Stored data entries:
————

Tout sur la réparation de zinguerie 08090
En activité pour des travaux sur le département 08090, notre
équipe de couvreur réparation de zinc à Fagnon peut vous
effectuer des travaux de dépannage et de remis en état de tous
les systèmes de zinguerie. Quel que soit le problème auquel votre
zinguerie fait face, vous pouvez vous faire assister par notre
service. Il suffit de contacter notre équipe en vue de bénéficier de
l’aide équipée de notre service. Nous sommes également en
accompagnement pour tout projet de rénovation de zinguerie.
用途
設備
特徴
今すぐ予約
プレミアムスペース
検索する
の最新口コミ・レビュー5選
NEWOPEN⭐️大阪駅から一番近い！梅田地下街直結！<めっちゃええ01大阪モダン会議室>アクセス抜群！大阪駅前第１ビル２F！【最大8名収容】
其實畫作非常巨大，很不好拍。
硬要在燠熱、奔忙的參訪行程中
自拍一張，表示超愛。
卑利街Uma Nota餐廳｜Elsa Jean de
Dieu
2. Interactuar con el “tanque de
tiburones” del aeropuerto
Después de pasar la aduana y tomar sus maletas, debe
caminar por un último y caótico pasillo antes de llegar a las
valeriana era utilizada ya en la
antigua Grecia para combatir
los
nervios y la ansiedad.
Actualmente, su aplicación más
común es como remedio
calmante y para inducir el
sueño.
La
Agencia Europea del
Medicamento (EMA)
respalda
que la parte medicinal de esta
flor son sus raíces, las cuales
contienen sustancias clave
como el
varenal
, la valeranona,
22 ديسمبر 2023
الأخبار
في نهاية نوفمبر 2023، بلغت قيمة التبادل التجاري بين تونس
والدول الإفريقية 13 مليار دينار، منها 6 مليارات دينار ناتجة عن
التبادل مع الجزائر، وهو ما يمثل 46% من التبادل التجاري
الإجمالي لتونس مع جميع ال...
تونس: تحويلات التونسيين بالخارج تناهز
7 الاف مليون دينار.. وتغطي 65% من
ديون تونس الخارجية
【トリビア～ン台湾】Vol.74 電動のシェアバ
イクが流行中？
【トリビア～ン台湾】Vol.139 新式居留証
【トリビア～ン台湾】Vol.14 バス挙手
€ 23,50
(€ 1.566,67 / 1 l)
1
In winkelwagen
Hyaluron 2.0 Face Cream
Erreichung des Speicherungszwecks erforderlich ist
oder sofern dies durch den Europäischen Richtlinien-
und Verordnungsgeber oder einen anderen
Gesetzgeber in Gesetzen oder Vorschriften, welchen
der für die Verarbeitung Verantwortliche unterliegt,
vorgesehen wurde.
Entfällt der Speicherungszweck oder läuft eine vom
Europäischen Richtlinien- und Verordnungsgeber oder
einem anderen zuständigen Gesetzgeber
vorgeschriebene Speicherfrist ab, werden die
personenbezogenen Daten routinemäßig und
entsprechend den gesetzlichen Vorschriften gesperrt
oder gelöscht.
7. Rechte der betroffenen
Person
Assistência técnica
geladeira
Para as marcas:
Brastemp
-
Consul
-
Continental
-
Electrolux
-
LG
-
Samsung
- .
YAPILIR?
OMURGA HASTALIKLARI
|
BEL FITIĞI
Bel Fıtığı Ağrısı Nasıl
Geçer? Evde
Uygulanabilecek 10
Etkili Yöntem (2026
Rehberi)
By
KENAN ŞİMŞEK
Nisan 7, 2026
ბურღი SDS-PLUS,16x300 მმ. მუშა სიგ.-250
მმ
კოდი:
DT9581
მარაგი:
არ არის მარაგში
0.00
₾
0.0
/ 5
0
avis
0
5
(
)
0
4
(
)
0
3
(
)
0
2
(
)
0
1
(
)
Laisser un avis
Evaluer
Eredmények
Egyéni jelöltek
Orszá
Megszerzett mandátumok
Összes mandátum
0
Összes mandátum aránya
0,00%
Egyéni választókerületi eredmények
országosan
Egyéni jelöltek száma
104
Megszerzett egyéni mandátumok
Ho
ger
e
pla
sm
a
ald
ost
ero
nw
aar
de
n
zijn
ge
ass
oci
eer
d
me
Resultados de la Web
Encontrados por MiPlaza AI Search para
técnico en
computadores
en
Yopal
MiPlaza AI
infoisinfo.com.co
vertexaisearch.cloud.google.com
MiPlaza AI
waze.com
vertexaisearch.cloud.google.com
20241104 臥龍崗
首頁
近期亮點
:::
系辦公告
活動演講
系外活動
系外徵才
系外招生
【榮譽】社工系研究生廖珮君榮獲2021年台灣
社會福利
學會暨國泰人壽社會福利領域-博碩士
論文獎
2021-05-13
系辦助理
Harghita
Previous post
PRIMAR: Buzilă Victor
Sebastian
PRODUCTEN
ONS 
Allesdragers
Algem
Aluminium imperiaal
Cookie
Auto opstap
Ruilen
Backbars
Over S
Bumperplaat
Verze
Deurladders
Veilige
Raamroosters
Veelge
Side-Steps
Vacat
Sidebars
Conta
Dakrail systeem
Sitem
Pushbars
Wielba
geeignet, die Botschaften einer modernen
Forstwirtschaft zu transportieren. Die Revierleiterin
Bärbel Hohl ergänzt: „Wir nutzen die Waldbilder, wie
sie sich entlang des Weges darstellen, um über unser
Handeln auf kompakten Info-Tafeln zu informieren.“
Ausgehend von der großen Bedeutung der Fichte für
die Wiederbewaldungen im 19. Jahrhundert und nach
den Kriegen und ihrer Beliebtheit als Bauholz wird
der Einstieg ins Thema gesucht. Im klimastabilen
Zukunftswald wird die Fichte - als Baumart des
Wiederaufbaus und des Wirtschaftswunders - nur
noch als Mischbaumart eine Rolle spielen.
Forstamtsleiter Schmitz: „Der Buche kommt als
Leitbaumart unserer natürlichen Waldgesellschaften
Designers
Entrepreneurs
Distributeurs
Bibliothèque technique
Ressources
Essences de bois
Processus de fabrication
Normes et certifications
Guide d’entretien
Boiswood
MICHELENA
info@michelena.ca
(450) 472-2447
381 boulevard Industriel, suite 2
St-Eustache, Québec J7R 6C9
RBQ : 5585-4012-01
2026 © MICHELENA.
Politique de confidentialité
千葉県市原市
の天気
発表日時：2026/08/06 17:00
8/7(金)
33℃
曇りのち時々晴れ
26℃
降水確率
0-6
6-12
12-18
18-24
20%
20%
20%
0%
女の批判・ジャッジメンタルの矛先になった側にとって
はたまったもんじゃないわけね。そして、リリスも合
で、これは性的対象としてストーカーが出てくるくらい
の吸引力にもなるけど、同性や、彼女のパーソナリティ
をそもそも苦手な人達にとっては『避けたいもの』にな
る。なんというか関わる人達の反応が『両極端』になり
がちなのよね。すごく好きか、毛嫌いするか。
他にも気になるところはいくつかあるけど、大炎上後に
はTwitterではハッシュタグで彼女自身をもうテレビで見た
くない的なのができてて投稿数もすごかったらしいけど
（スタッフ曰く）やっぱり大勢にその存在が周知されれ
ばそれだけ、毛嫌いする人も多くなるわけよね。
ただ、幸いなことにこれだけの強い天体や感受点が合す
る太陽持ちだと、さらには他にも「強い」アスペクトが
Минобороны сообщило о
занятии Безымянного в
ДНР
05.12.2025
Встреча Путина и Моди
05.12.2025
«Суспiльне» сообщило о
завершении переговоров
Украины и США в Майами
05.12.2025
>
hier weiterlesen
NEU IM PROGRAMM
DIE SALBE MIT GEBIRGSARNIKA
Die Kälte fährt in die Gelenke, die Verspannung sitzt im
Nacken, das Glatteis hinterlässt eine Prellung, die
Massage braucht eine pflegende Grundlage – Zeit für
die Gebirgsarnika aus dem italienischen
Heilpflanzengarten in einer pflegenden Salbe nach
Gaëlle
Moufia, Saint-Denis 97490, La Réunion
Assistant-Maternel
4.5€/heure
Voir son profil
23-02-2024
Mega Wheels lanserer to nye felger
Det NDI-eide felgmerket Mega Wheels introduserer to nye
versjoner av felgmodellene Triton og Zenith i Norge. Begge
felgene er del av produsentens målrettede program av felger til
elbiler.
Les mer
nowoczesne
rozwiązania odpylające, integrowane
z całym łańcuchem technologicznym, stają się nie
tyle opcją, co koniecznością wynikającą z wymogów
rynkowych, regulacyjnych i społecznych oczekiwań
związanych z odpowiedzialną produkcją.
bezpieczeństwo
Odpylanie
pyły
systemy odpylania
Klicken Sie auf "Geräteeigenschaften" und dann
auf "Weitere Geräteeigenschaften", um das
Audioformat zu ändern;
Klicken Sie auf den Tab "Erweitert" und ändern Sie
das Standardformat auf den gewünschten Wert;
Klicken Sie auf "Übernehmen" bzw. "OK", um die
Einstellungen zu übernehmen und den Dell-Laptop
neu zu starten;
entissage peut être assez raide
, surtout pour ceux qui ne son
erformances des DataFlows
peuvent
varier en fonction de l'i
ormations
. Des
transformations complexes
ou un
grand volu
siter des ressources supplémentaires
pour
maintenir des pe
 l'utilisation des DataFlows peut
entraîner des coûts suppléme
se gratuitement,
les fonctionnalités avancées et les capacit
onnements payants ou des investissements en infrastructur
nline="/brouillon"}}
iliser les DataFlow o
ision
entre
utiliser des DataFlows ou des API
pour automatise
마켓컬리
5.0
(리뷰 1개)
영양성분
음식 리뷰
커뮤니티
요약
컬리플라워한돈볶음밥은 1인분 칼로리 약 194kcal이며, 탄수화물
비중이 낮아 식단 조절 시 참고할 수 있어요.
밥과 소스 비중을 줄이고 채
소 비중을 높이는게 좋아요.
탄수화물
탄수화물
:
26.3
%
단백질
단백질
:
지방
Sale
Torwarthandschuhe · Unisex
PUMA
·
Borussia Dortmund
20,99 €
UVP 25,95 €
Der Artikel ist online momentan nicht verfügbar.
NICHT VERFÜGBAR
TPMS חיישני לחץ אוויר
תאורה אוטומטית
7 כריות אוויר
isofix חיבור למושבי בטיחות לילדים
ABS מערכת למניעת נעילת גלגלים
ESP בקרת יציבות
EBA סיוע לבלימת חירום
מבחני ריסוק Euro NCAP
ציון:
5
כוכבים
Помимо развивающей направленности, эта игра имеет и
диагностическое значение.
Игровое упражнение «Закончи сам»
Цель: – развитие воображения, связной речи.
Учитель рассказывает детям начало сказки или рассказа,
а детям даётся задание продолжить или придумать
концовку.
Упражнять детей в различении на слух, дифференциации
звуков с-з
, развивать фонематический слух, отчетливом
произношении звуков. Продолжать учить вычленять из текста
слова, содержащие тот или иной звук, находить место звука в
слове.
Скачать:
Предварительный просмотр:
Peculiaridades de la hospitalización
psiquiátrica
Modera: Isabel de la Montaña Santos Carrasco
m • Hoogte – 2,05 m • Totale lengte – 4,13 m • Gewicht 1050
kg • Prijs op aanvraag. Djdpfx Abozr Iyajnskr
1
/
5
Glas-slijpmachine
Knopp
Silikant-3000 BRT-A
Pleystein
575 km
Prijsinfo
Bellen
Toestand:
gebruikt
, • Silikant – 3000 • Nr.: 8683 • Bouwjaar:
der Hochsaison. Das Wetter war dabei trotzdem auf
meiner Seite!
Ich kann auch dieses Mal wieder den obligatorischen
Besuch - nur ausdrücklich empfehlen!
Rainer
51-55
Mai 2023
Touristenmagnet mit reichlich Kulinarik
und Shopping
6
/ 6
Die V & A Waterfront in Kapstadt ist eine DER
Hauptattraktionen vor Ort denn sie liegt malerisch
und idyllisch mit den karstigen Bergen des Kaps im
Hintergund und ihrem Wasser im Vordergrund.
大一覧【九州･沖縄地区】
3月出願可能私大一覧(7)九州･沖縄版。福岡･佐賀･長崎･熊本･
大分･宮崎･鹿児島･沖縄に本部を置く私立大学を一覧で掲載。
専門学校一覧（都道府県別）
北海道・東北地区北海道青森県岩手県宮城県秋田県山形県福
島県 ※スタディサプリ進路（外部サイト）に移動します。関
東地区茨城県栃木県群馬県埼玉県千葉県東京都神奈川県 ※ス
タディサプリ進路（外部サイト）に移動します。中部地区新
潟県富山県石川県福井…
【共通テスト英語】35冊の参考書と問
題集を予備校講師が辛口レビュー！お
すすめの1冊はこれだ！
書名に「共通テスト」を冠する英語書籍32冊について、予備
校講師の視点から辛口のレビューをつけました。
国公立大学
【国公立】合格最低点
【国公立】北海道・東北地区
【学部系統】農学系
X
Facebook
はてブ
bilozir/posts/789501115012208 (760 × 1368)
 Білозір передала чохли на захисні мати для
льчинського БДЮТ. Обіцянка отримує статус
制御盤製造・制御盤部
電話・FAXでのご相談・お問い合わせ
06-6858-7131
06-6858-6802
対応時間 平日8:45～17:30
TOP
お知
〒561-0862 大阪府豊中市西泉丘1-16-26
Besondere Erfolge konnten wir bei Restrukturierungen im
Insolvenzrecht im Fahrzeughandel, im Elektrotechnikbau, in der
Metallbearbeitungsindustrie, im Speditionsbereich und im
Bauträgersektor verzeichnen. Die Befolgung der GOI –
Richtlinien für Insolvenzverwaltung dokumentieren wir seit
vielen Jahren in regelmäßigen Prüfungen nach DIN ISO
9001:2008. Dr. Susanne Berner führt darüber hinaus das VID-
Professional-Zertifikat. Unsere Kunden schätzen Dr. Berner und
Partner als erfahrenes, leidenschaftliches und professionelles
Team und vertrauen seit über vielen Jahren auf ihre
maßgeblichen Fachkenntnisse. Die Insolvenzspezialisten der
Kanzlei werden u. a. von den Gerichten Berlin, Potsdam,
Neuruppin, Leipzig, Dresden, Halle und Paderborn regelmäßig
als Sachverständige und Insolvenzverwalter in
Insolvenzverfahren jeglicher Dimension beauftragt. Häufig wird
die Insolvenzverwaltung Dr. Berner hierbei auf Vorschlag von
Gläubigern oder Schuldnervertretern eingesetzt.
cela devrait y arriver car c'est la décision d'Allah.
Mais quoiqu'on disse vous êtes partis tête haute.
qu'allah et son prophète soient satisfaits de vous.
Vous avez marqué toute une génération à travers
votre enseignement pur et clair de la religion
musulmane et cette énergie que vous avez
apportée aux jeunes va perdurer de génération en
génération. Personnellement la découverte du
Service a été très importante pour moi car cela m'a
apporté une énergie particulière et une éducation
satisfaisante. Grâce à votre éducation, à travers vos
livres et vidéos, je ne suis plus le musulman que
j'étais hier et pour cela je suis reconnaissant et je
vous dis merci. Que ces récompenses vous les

————

* _DESCRIPTION OF THE TASK_
Your task is to restate, word for word, the lines from the beginning of the records to the line with "2. Interactuar con", inclusive.

* _ANSWER SECTION_
Tout sur la réparation de zinguerie 08090
En activité pour des travaux sur le département 08090, notre
équipe de couvreur réparation de zinc à Fagnon peut vous
effectuer des travaux de dépannage et de remis en état de tous
les systèmes de zinguerie. Quel que soit le problème auquel votre
zinguerie fait face, vous pouvez vous faire assister par notre
service. Il suffit de contacter notre équipe en vue de bénéficier de
l’aide équipée de notre service. Nous sommes également en
accompagnement pour tout projet de rénovation de zinguerie.
用途
設備
特徴
今すぐ予約
プレミアムスペース
検索する
の最新口コミ・レビュー5選
NEWOPEN⭐️大阪駅から一番近い！梅田地下街直結！<めっちゃええ01大阪モダン会議室>アクセス抜群！大阪駅前第１ビル２F！【最大8名収容】
其實畫作非常巨大，很不好拍。
硬要在燠熱、奔忙的參訪行程中
自拍一張，表示超愛。
卑利街Uma Nota餐廳｜Elsa Jean de
Dieu
2. Interactuar con el “tanque de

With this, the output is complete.